SPX 2011

    Posted by matt on 6th of Mar 2012 at 10:31 am

    $SPX - remember the market isn't going to go straight down, you always get an oversold bounce to get it overbought on the 60 min charts via the Stochastics over 80%.  For example, even for a corrective pullback, short the wave B bounce.

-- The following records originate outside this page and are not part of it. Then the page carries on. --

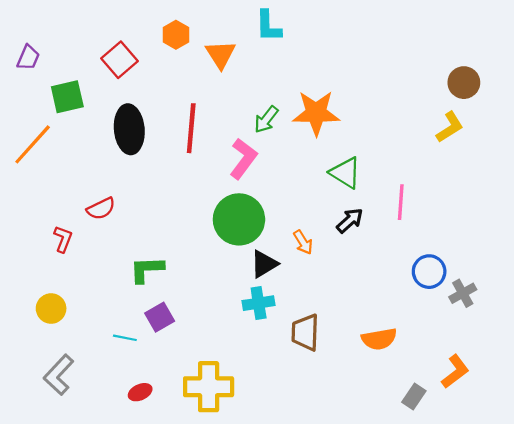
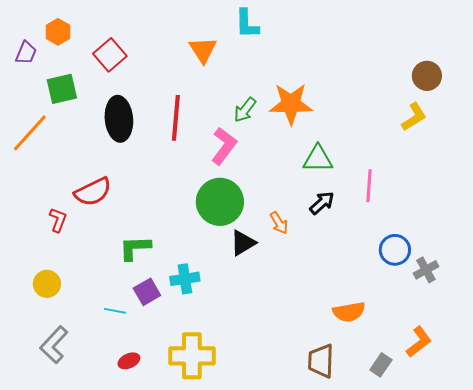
orange hexagon: (176, 35) -> (58, 32), moved
green triangle: (345, 173) -> (318, 159), turned -32
red semicircle: (101, 209) -> (93, 192), size x1.4
cyan cross: (259, 303) -> (185, 279), moved
brown trapezoid: (305, 332) -> (321, 361), moved

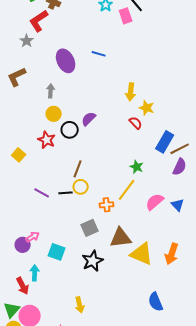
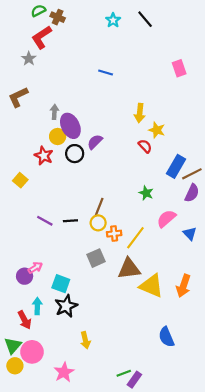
pink rectangle: (126, 16) -> (179, 68), moved
purple ellipse: (66, 61) -> (70, 126), moved
red star: (47, 140) -> (44, 156), moved
brown line: (78, 169) -> (99, 207), moved
yellow circle: (81, 187) -> (98, 223), moved
yellow line: (127, 190) -> (135, 238), moved
pink semicircle: (155, 202) -> (166, 219), moved
black star: (93, 261) -> (66, 306), moved

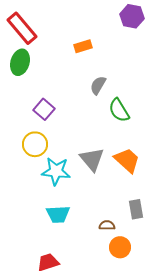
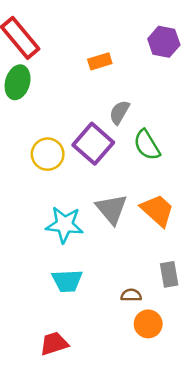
purple hexagon: (132, 16) -> (164, 42), moved
purple square: (44, 109) -> (93, 144), moved, size x1.4
yellow circle: (35, 144) -> (48, 154), moved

Here's the SPX chart from early 2011, while I don't expect it to repeat eactly like this, something similar would not surprise me.  In 2011 the SPX had a 3 week 7% correction.  

    A Corrective move low would be an ABC move, therefore short the wave B if you are not short, don't chase it short now.  Even under a bearish scenario wave 5 trend starting, you would still get a wave 2 oversold bounce.  When shorting, short into oversold bounces, vs shorting breakdowns

    Matt, do you watch the

    Posted by frtaylor on 6th of Mar 2012 at 11:07 am

    Matt, do you watch the 60 stochastics or the 14/3 stochastics?

    I watch both, it depends

    Posted by matt on 6th of Mar 2012 at 12:22 pm

    I watch both, it depends honestly, many  times the 60 Stochastic wont't get overbought in a good downtrend.  the 14/3 Stochastic on the 60 min is still a much better risk/reward vs shorting a breakdown because you are shorting overbought conditions. 

    I also use a 5 length RSI on a 60 min chart and look for it to get overbought and cross below 70%.